*** Block opens ***

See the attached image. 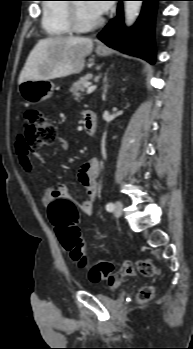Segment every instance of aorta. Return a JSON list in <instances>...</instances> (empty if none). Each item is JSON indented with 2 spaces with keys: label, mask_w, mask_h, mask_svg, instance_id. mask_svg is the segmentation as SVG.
Wrapping results in <instances>:
<instances>
[{
  "label": "aorta",
  "mask_w": 193,
  "mask_h": 349,
  "mask_svg": "<svg viewBox=\"0 0 193 349\" xmlns=\"http://www.w3.org/2000/svg\"><path fill=\"white\" fill-rule=\"evenodd\" d=\"M142 6V1H125V24L129 27L131 26Z\"/></svg>",
  "instance_id": "obj_1"
}]
</instances>
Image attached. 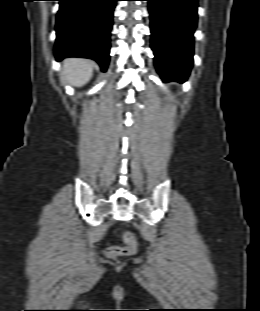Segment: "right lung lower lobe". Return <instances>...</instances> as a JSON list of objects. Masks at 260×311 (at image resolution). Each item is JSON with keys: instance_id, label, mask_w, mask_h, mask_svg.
Segmentation results:
<instances>
[{"instance_id": "right-lung-lower-lobe-1", "label": "right lung lower lobe", "mask_w": 260, "mask_h": 311, "mask_svg": "<svg viewBox=\"0 0 260 311\" xmlns=\"http://www.w3.org/2000/svg\"><path fill=\"white\" fill-rule=\"evenodd\" d=\"M55 56L96 60L102 71L109 62L110 31L116 0H58Z\"/></svg>"}]
</instances>
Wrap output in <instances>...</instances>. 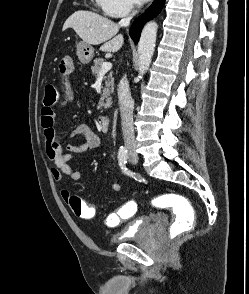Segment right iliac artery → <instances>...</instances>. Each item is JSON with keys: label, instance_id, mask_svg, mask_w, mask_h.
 <instances>
[{"label": "right iliac artery", "instance_id": "1", "mask_svg": "<svg viewBox=\"0 0 249 294\" xmlns=\"http://www.w3.org/2000/svg\"><path fill=\"white\" fill-rule=\"evenodd\" d=\"M118 161L122 171L125 174H130V171L126 167L127 163V149L124 146H121L118 150Z\"/></svg>", "mask_w": 249, "mask_h": 294}]
</instances>
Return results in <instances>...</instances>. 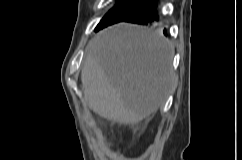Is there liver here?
I'll use <instances>...</instances> for the list:
<instances>
[{"label":"liver","instance_id":"obj_1","mask_svg":"<svg viewBox=\"0 0 242 160\" xmlns=\"http://www.w3.org/2000/svg\"><path fill=\"white\" fill-rule=\"evenodd\" d=\"M173 53L166 38L137 25L102 30L89 42L81 71L89 107L122 124L149 117L173 88Z\"/></svg>","mask_w":242,"mask_h":160}]
</instances>
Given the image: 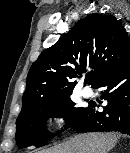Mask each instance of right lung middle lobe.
I'll use <instances>...</instances> for the list:
<instances>
[{
    "label": "right lung middle lobe",
    "mask_w": 130,
    "mask_h": 153,
    "mask_svg": "<svg viewBox=\"0 0 130 153\" xmlns=\"http://www.w3.org/2000/svg\"><path fill=\"white\" fill-rule=\"evenodd\" d=\"M84 108L75 107L70 95L36 106L20 115L16 121V141L19 148L31 145L39 147L49 141L56 134L46 130V121L50 116L63 115L67 129L81 114Z\"/></svg>",
    "instance_id": "dd1d6c3e"
}]
</instances>
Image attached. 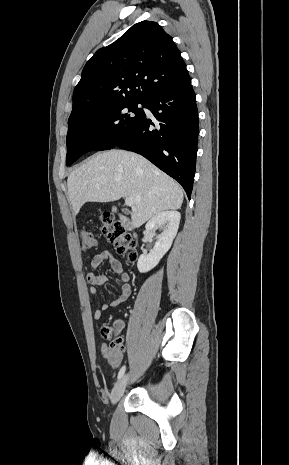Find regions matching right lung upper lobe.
Listing matches in <instances>:
<instances>
[{
	"mask_svg": "<svg viewBox=\"0 0 289 465\" xmlns=\"http://www.w3.org/2000/svg\"><path fill=\"white\" fill-rule=\"evenodd\" d=\"M190 81L172 37L156 22H139L86 63L73 93L69 128L78 122L82 108L88 104L147 100Z\"/></svg>",
	"mask_w": 289,
	"mask_h": 465,
	"instance_id": "obj_1",
	"label": "right lung upper lobe"
}]
</instances>
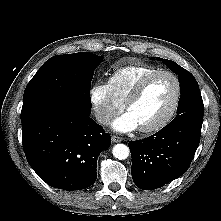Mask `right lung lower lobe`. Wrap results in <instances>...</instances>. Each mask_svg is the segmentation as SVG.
Wrapping results in <instances>:
<instances>
[{
    "label": "right lung lower lobe",
    "instance_id": "right-lung-lower-lobe-1",
    "mask_svg": "<svg viewBox=\"0 0 221 221\" xmlns=\"http://www.w3.org/2000/svg\"><path fill=\"white\" fill-rule=\"evenodd\" d=\"M28 163L48 185L81 190L96 178L97 158L111 144L110 135L90 113L67 105L48 106L22 122Z\"/></svg>",
    "mask_w": 221,
    "mask_h": 221
}]
</instances>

*** Block closes ***

**Task description**
Output an exact copy of the lines from the one with "Each mask_svg is the segmentation as SVG." through the closing line of the records, inclusive, without any images.

**Solution to the exercise**
Mask `right lung lower lobe`. Wrap results in <instances>...</instances>. Each mask_svg is the segmentation as SVG.
Wrapping results in <instances>:
<instances>
[{
    "label": "right lung lower lobe",
    "instance_id": "right-lung-lower-lobe-1",
    "mask_svg": "<svg viewBox=\"0 0 221 221\" xmlns=\"http://www.w3.org/2000/svg\"><path fill=\"white\" fill-rule=\"evenodd\" d=\"M28 163L48 185L81 190L96 178L97 158L111 144L110 135L90 113L67 105L48 106L22 122Z\"/></svg>",
    "mask_w": 221,
    "mask_h": 221
}]
</instances>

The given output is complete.